Tyson To Phase Out Human Antibiotics From U.S Broiler Chicken Flocks

This is an archived article and the information in the article may be outdated. Please look at the time stamp on the story to see when it was last updated.

SPRINGDALE (KFSM) - Tyson Foods announced on Tuesday (April 28) that it would phase out human antibiotics from its U.S. broiler chicken flocks by the end of September 2017.

"The company will report annually on its progress, beginning with its fiscal 2015 Sustainability Report," Tyson wrote in a news release.

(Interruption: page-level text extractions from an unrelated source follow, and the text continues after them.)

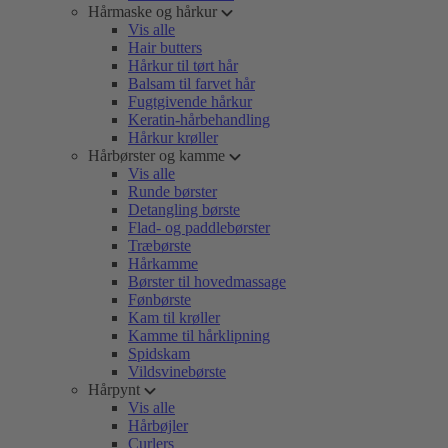
Hårmaske og hårkur
Vis alle
Hair butters
Hårkur til tørt hår
Balsam til farvet hår
Fugtgivende hårkur
Keratin-hårbehandling
Hårkur krøller
Hårbørster og kamme
Vis alle
Runde børster
Detangling børste
Flad- og paddlebørster
Træbørste
Hårkamme
Børster til hovedmassage
Fønbørste
Kam til krøller
Kamme til hårklipning
Spidskam
Vildsvinebørste
Hårpynt
Vis alle
Hårbøjler
Curlers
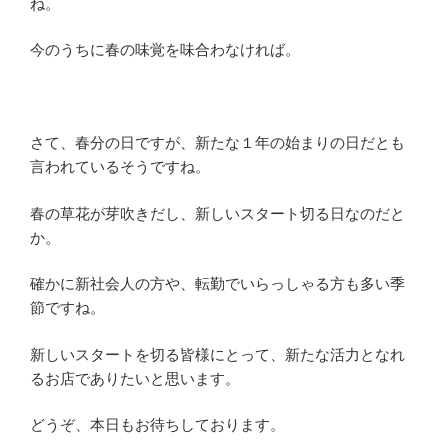
ね。
今のうちに春の味覚を味合わなければ。
さて、春分の日ですが、新たな１年の始まりの日だとも
言われているそうですね。
春の草花が芽吹きだし、新しいスタート切る日なのだと
か。
確かに新社会人の方や、転勤でいらっしゃる方も多い季
節ですね。
新しいスタートを切る皆様にとって、新たな活力となれ
るお店でありたいと思います。
どうぞ、本日もお待ちしております。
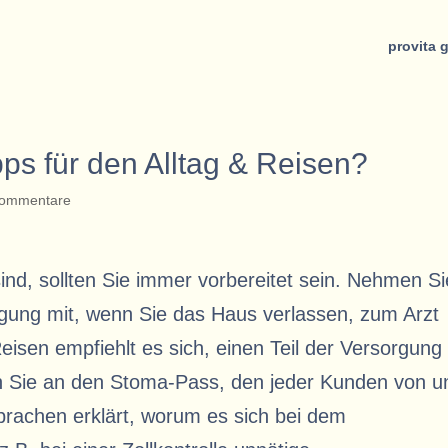
provita 
pps für den Alltag & Reisen?
Kommentare
nd, sollten Sie immer vorbereitet sein. Nehmen Si
gung mit, wenn Sie das Haus verlassen, zum Arzt
Reisen empfiehlt es sich, einen Teil der Versorgung
Sie an den Stoma-Pass, den jeder Kunden von u
prachen erklärt, worum es sich bei dem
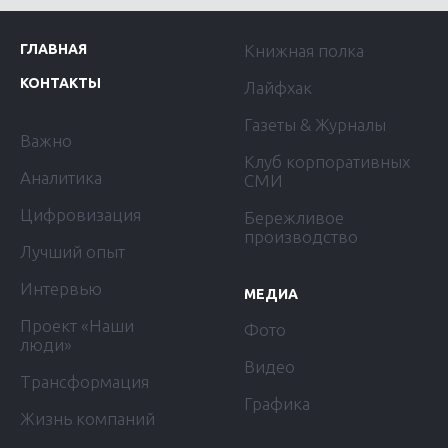
ГЛАВНАЯ
Книжная полка
КОНТАКТЫ
Лайфхак
Газеты & Журналы
Важно
Клуб корпоративных
Аналитика
СМИ
Цифровизация
Бережливое
производство
Лучший опыт
Интервью
МЕДИА
Проект «Наши
Фото
люди»
Видео
Трансформация
Графика
Жизнь компаний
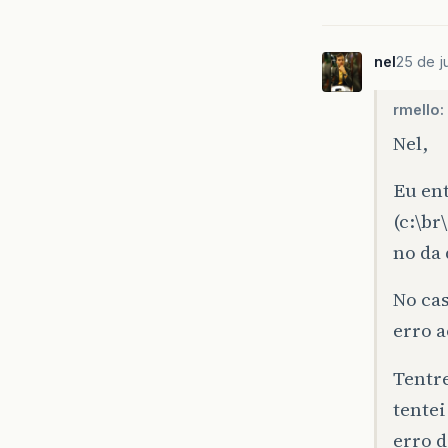
nel
25 de j
rmello:
Nel,
Eu ent
(c:\br
no da
No cas
erro a
Tentre
tente
erro d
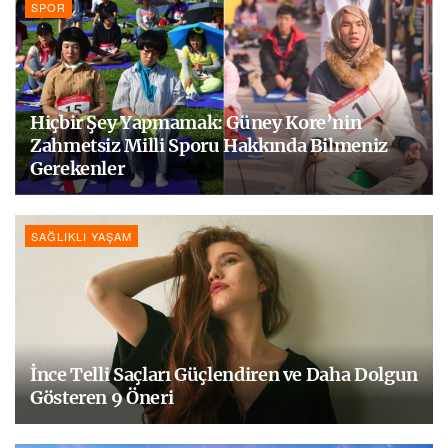
SPOR
Hiçbir Şey Yapmamak: Güney Kore’nin
Zahmetsiz Milli Sporu Hakkında Bilmeniz
Gerekenler
SAĞLIKLI YAŞAM
İnce Telli Saçları Güçlendiren ve Daha Dolgun
Gösteren 9 Öneri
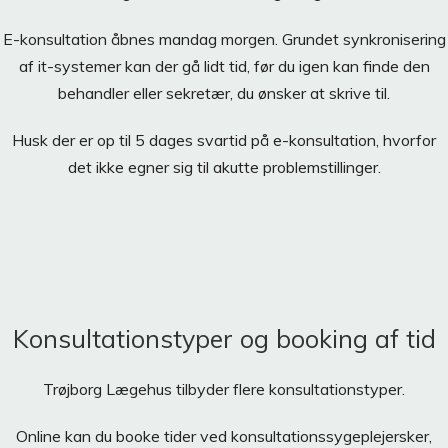
E-konsultation åbnes mandag morgen. Grundet synkronisering
af it-systemer kan der gå lidt tid, før du igen kan finde den
behandler eller sekretær, du ønsker at skrive til.
Husk der er op til 5 dages svartid på e-konsultation, hvorfor
det ikke egner sig til akutte problemstillinger.
Konsultationstyper og booking af tid
Trøjborg Lægehus tilbyder flere konsultationstyper.
Online kan du booke tider ved konsultationssygeplejersker,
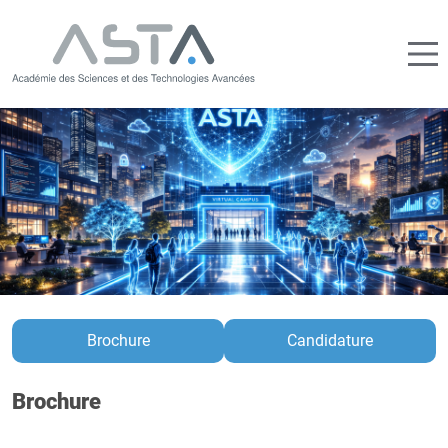
Brochure
Candidature
Brochure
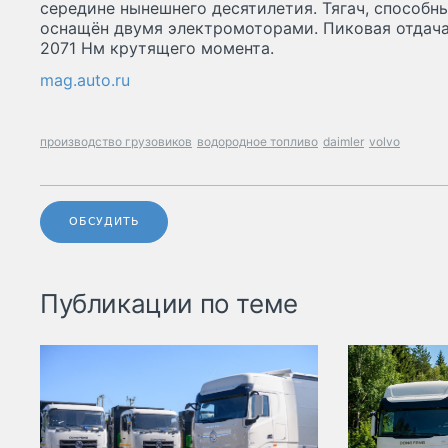
сере­дине нынешнего десяти­летия. Тягач, способны
оснащён двумя электро­моторами. Пиковая отдача
2071 Нм крутящего момента.
mag.auto.ru
производство грузовиков
водородное топливо
daimler
volvo
ОБСУДИТЬ
Публикации по теме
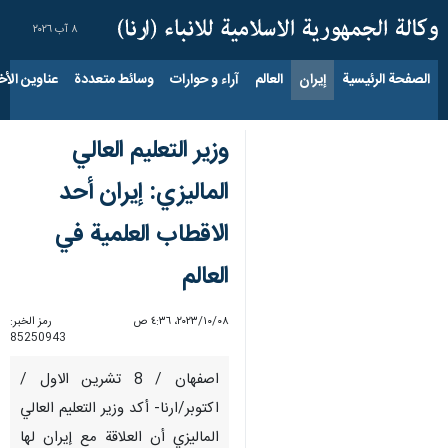
٨ آب ٢٠٢٦
الصفحة الرئيسية
إيران
العالم
آراء و حوارات
وسائط متعددة
عناوين الأخب
وزير التعليم العالي
الماليزي: إيران أحد
الاقطاب العلمية في
العالم
٠٨‏/١٠‏/٢٠٢٣، ٤:٣٦ ص
رمز الخبر:
85250943
اصفهان / 8 تشرين الاول /
اكتوبر/ارنا- أكد وزير التعليم العالي
الماليزي أن العلاقة مع إيران لها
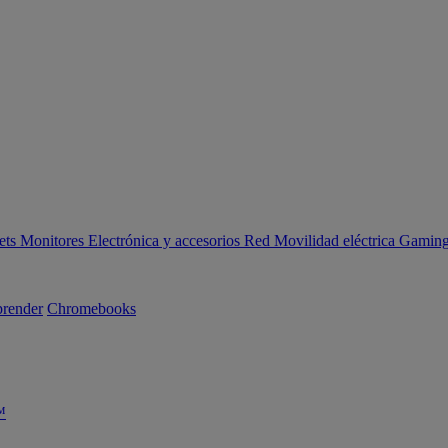
ets
Monitores
Electrónica y accesorios
Red
Movilidad eléctrica
Gaming 
render
Chromebooks
™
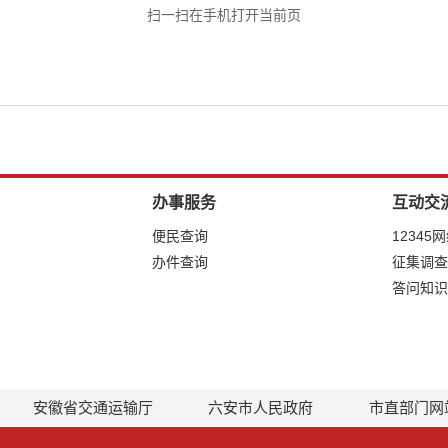
扫一扫在手机打开当前页
办事服务
互动交
便民查询
12345
办件查询
征集调查
答问知识
安徽省交通运输厅
六安市人民政府
市直部门网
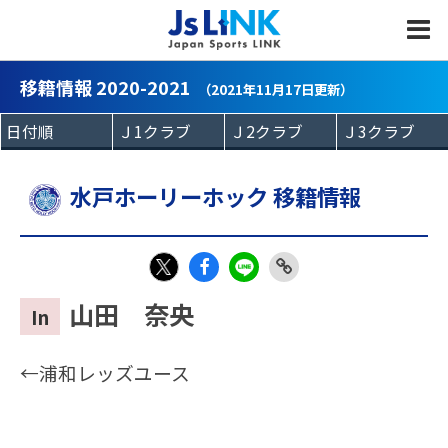
MENU
移籍情報 2020-2021
（2021年11月17日更新）
水戸ホーリーホック 移籍情報
Fac
LIN
Link
X
山田 奈央
In
eb
E
Copy
oo
←浦和レッズユース
k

Tyson said it has already stopped using antibiotics in its 35 broiler hatcheries and requires a veterinary prescription for antibiotics used on broiler farms. In addition to that, Tyson announced it reduced human antibiotics used to treat broiler chickens by more than 80 percent since 2011.

"Antibiotic resistant infections are a global health concern," said Donnie Smith, president and CEO of Tyson Foods. "We're confident our meat and poultry products are safe but want to do our part to responsibly reduce human antibiotics on the farm so these medicines can continue working when they're needed to treat illness."

He continued, "Given the progress we've already made reducing antibiotics in our broilers, we believe it's realistic to shoot for zero by the end of our 2017 fiscal year."

Smith said the announcement to phase out human antibiotics from its U.S. broiler chicken flocks by the end of September 2017 will not "materially affect the company's financial performance."